—Col conte Malatesti?—chiese arditamente Ruggero.

—Sì; come lo sapete?

—Lo avevo immaginato fin dalla mia prima venuta;—rispose il giovane, con molta semplicità.—Ma poichè quell'altro si è ammogliato con una Baldovini…. credevo di potermi avanzar io.

—Come sapete che ha preso moglie?—gridò il signor Francesco, che una notizia così certa non l'aveva neppur egli.

—Mi han detto….—balbettò Ruggero.—Ma in verità non ne so nulla. Eccovi almeno ciò che è giunto al mio orecchio: che il conte Gino Malatesti si ammogliava. Io, allora, ricordando di aver conosciuto qui il signor conte, e immaginando che potesse trattarsi di un altro matrimonio, domandai con chi, e mi fu detto il nome di una marchesa Baldovini. Allora pensai: non era dunque vero quello che io avevo sospettato? E perchè appunto in questi giorni mio padre mi aveva accennati certi suoi disegni, anzi era sospeso tra due proposte, una di Modena e l'altra di Reggio, mi son fatto coraggio e gli ho detto:

—Sentite, padre mio; se mi fossi ingannato, l'altra volta, alle Vaie!… e se la nostra parente Fiordispina fosse ancor libera!…—A mio padre non è parso vero, perchè infine l'idea di questa alleanza l'aveva avuta lui, e l'aveva sempre vagheggiata. Ed ecco, mio buon cugino,—conchiuse malinconicamente Ruggero,—ecco perchè son ritornato qua, a fare un altro viaggio inutile.

—Povero ragazzo!—esclamò il vecchio Guerri.—Come siete buono, Ruggero, e come meritate di esser felice! Credete pure che io sono dolentissimo di non potervi chiamare mio figlio. Del resto, lo scriverò molto chiaramente a vostro padre, ringraziandolo dell'onore che ci ha fatto e dicendogli le cose come stanno. Mia figlia ha un suo modo di vedere, che sembrerà forse un po' strano, ma che in fondo ha persuaso anche me. Un altro padre vi tacerebbe la vera ragione; io voglio dirvela, anche per appagare il desiderio di Fiordispina. Ella si ritiene fidanzata al conte Malatesti. Se il conte ha dimenticato le sue promesse, peggio per lui, che ha mostrato di non meritarla.
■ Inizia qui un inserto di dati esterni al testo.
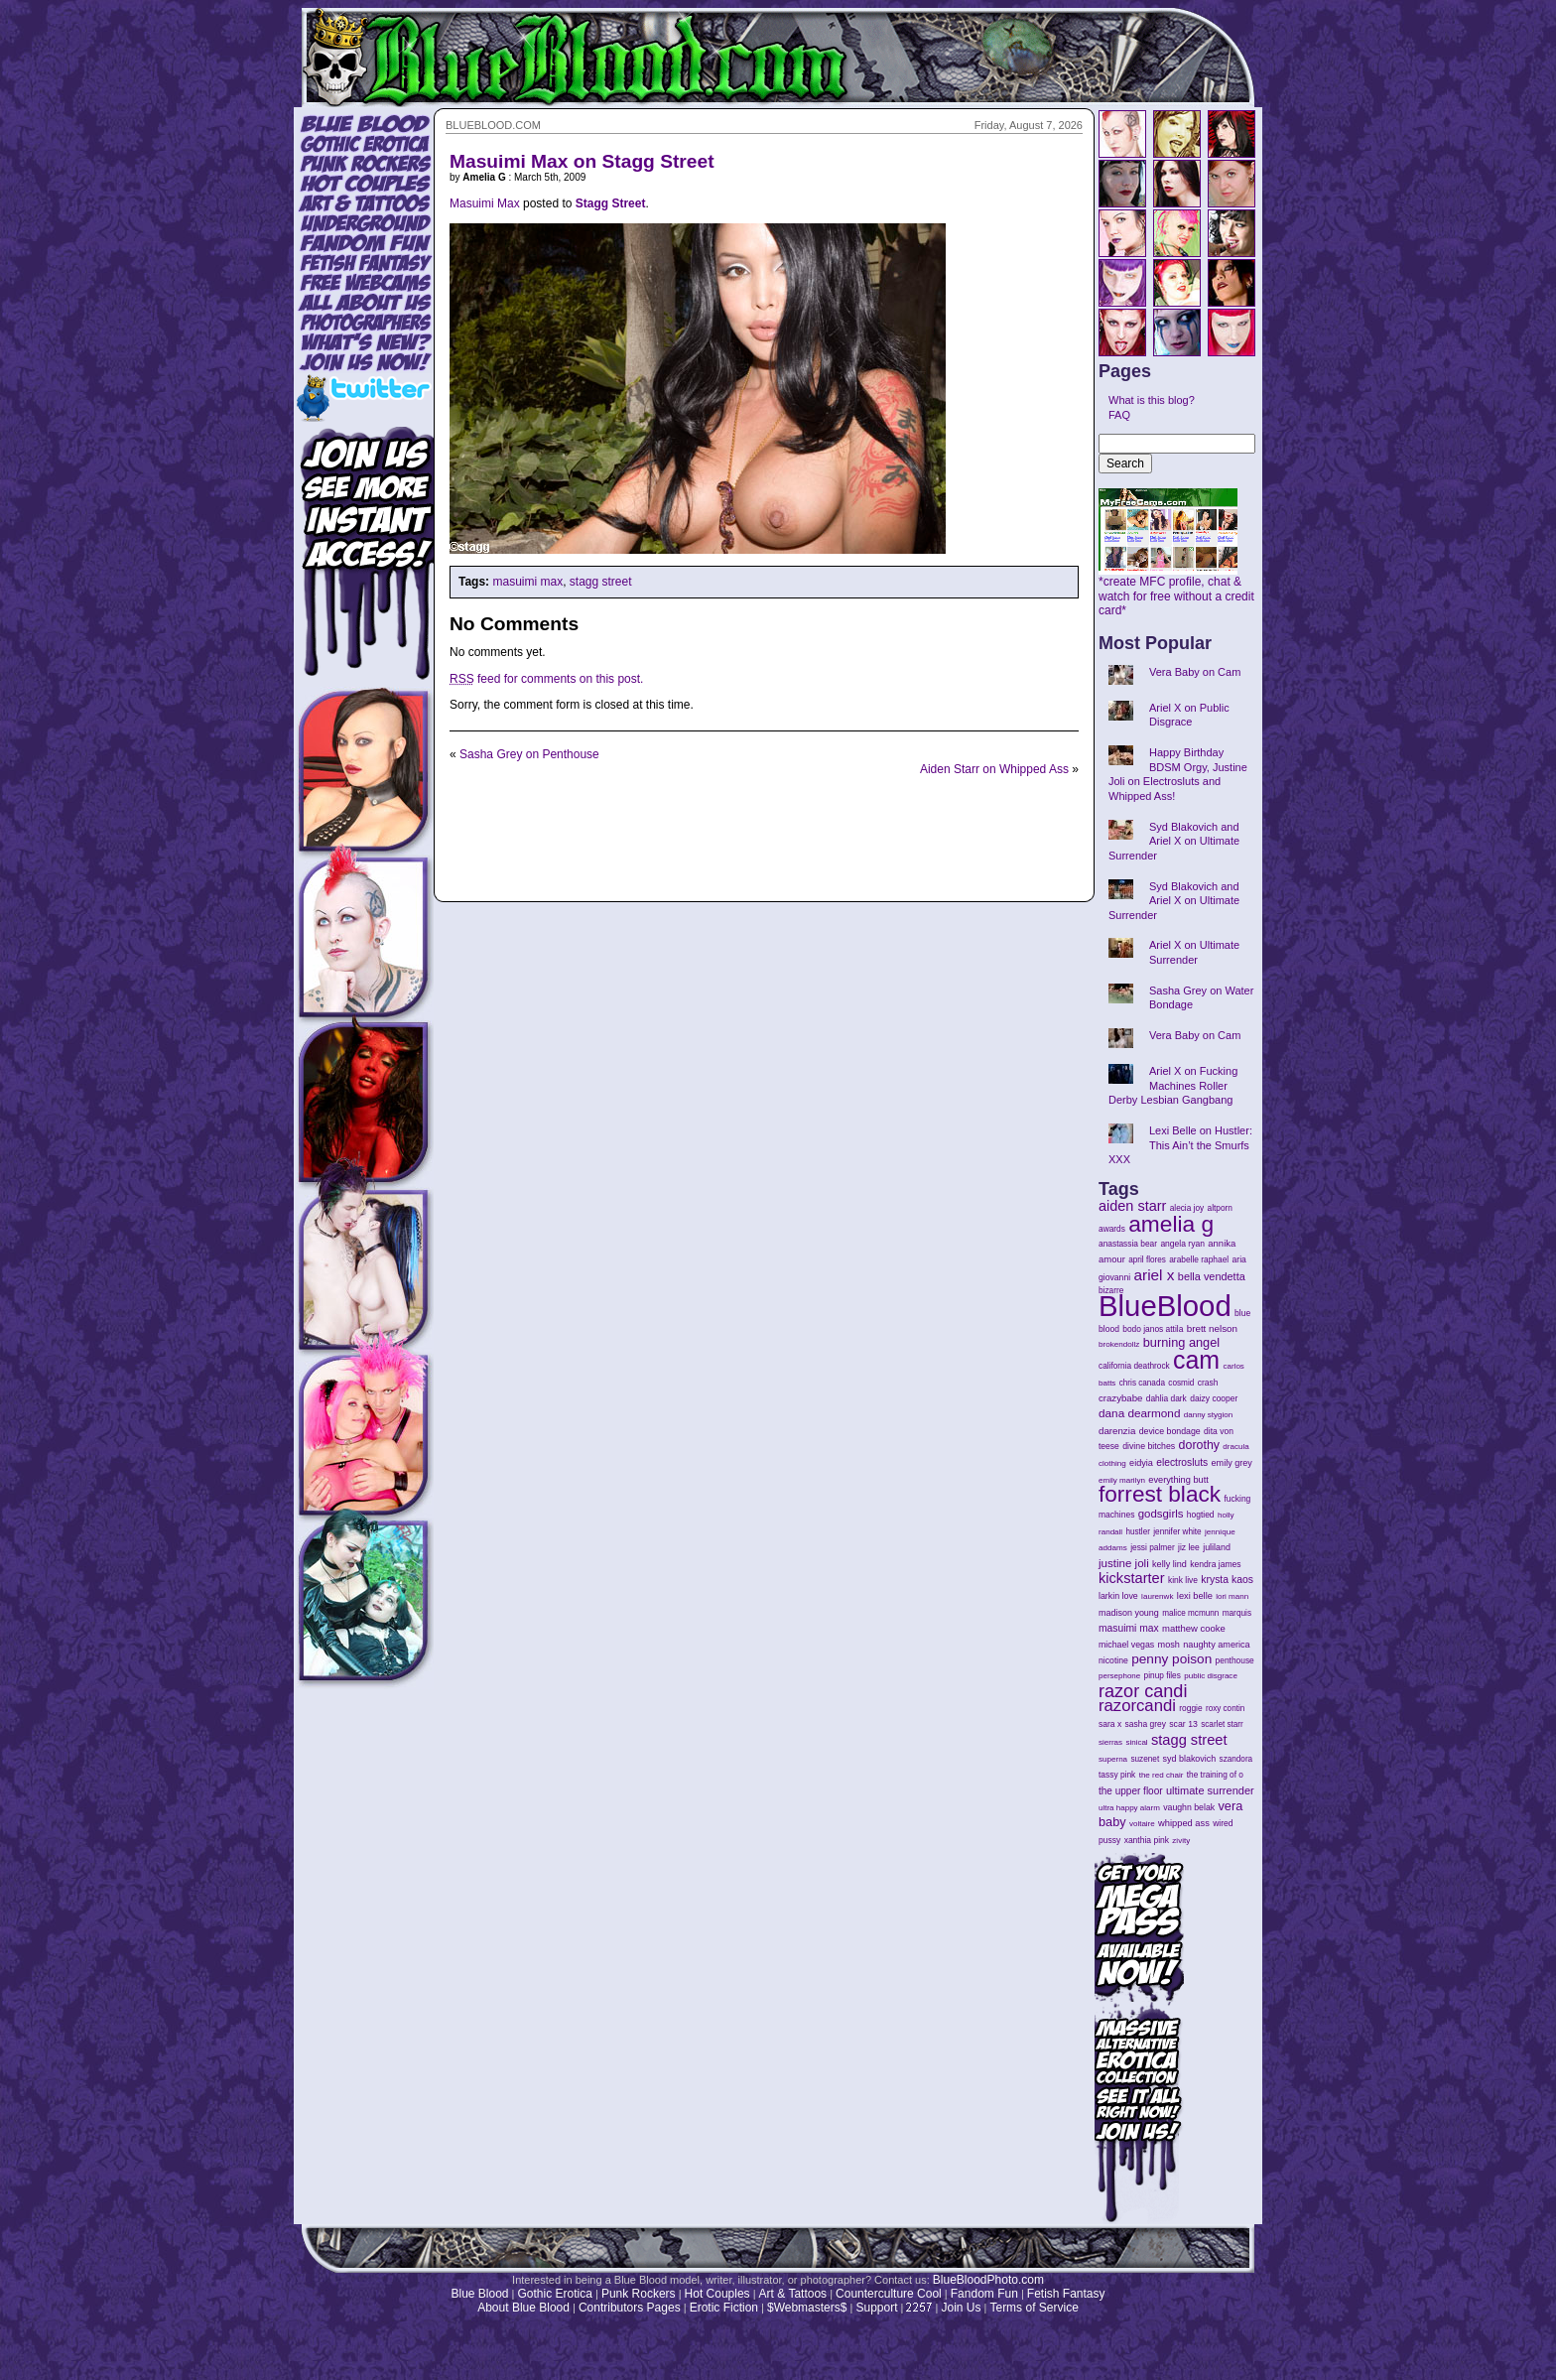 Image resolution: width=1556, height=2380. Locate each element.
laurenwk (1157, 1596)
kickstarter (1132, 1578)
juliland (1217, 1547)
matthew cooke (1194, 1628)
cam (1196, 1360)
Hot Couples (717, 2294)
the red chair (1161, 1775)
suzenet (1144, 1759)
Ma nel fatto ella sarebbe…. come ho da dire?… un partito ricusato. E in questo caso (è mia figlia che parla) non si debbono accettare da un Guerri i rifiuti di un Malatesti.

—Rifiuti! Rifiuti!—borbottò il cugino Ruggero.—Son certi rifiuti, questi, di cui si contenterebbe un principe.

—Ho piacere che la pensiate così!—gridò il signor Francesco prendendo la mano dell'Ercole adolescente e stringendola forte tra le sue.—Perchè infine, la parola è di mia figlia, e va intesa con discrezione.—

Sospirò, così dicendo; ed era un sospiro, il suo, che esprimeva due sentimenti, uno di dolore e l'altro di soddisfazione. Soddisfazione momentanea, se vogliamo, mentre il dolore era continuo. Ma anche nel dolore sono i momenti di sollievo; quando, ad esempio, ci si dimostra con una buona parola che quel dolore è inteso, e che la nostra sventura non può avvilirci agli occhi di nessuno, perchè essa è della specie più nobile, e perchè infine non ce la siam meritata.